Today, at work, there was a big meeting. At one point during this meeting, a bunch of students were on stage--specifically, it was a bunch of Anita Borg Scholarship winners. Their names were projected up on the big screen while lots of folks clapped and cheered. One finalists' name caught my eye: Rachel Weinstein, Stanford University.

Hey, that's head of Game Control for the Paparazzi Game. I think that there's a money award for being a Borg finalist. Let's hope Ms. Weinstein doesn't waste that money on world-improving computer research. Let's hope she instead puts it where it belongs: into building weird stuff for an excellent puzzle hunt in June.
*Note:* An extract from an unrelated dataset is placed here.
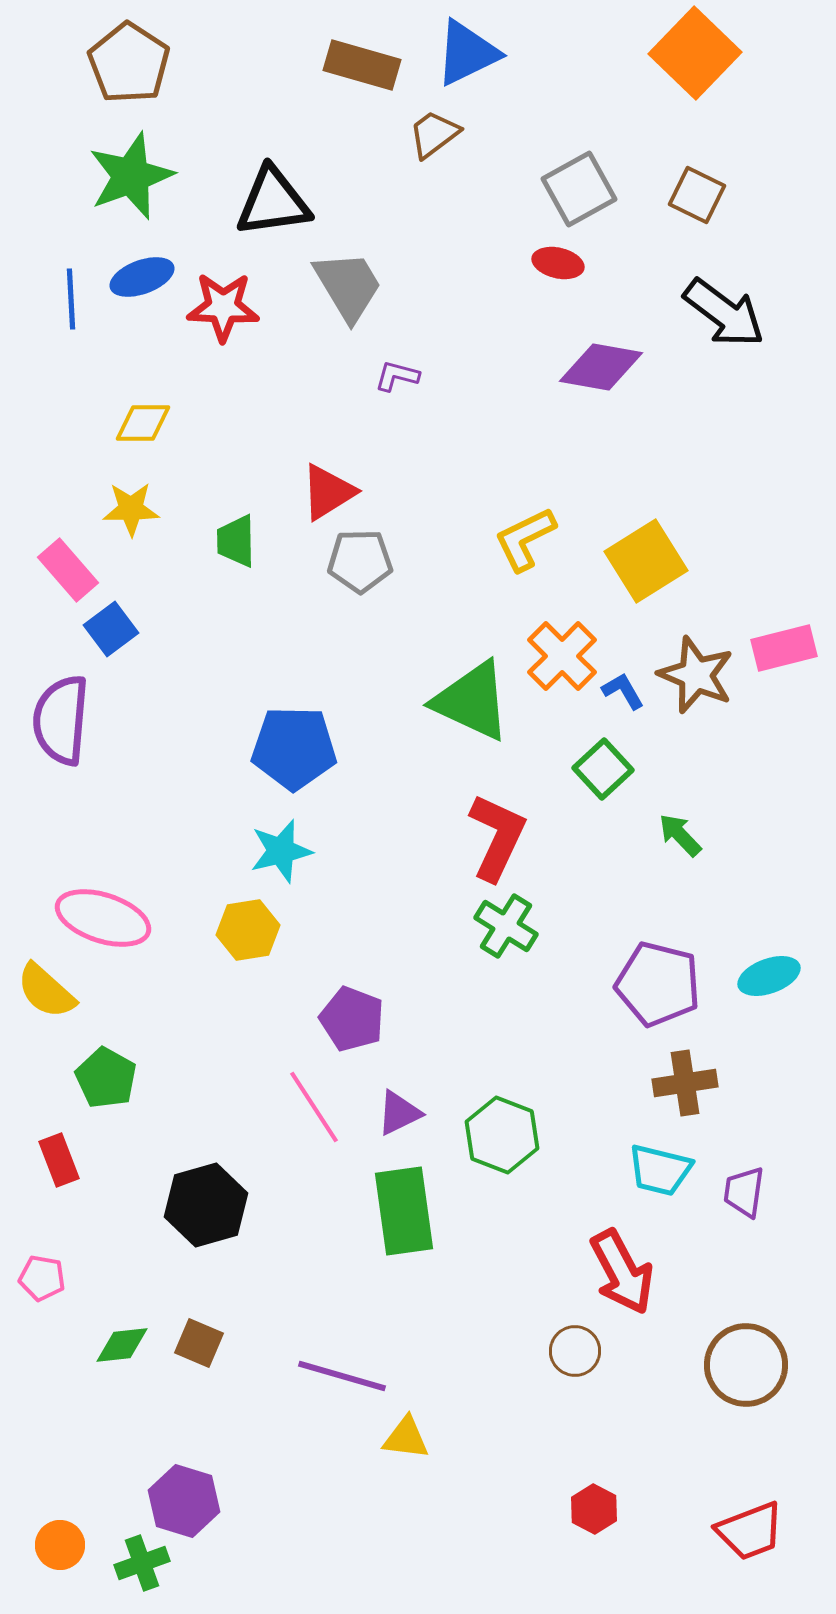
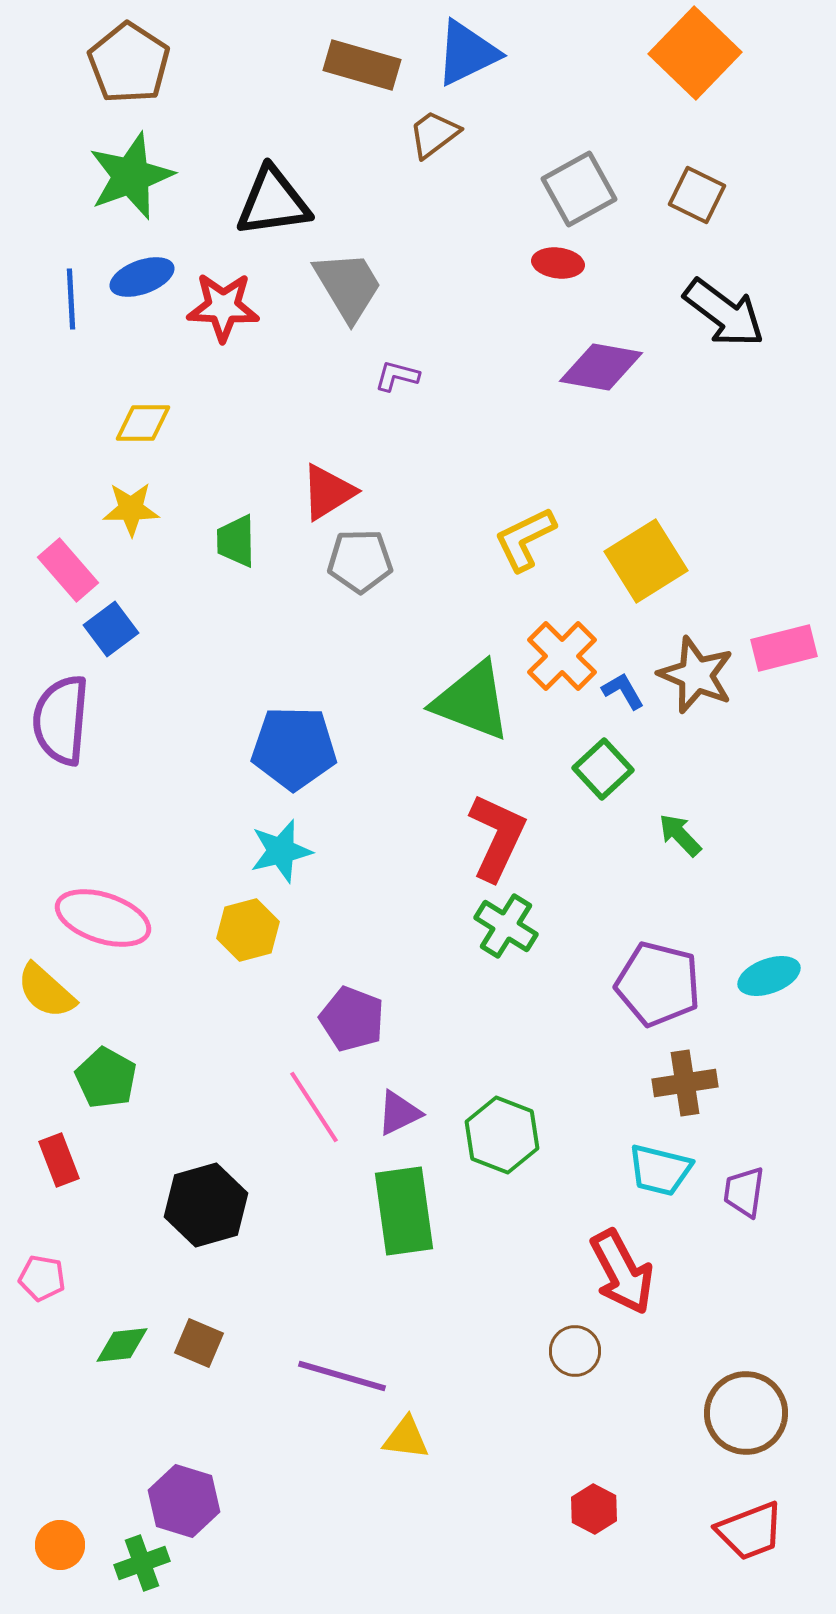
red ellipse at (558, 263): rotated 6 degrees counterclockwise
green triangle at (472, 701): rotated 4 degrees counterclockwise
yellow hexagon at (248, 930): rotated 6 degrees counterclockwise
brown circle at (746, 1365): moved 48 px down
At this meeting, we also got to see the trailer for the movie An Inconvenient Truth plus a bunch of material from the film. It looks like it's going to be awesome--you get to see Florida, Shanghai, Beijing, and the World Trade Center sites all get destroyed. It's pretty exciting. But that doesn't have anything to do with puzzle hunts, so I don't know why I even mention it.

To get back on topic, maybe I should point out that some Seattle Microsoft folks are trying to foster outreach with Seattle's non-Microsoft puzzling community. If you like fun and live in Seattle, you might want to help out with this endeavour. Or at least follow it, and enjoy any fun puzzle hunts that emerge.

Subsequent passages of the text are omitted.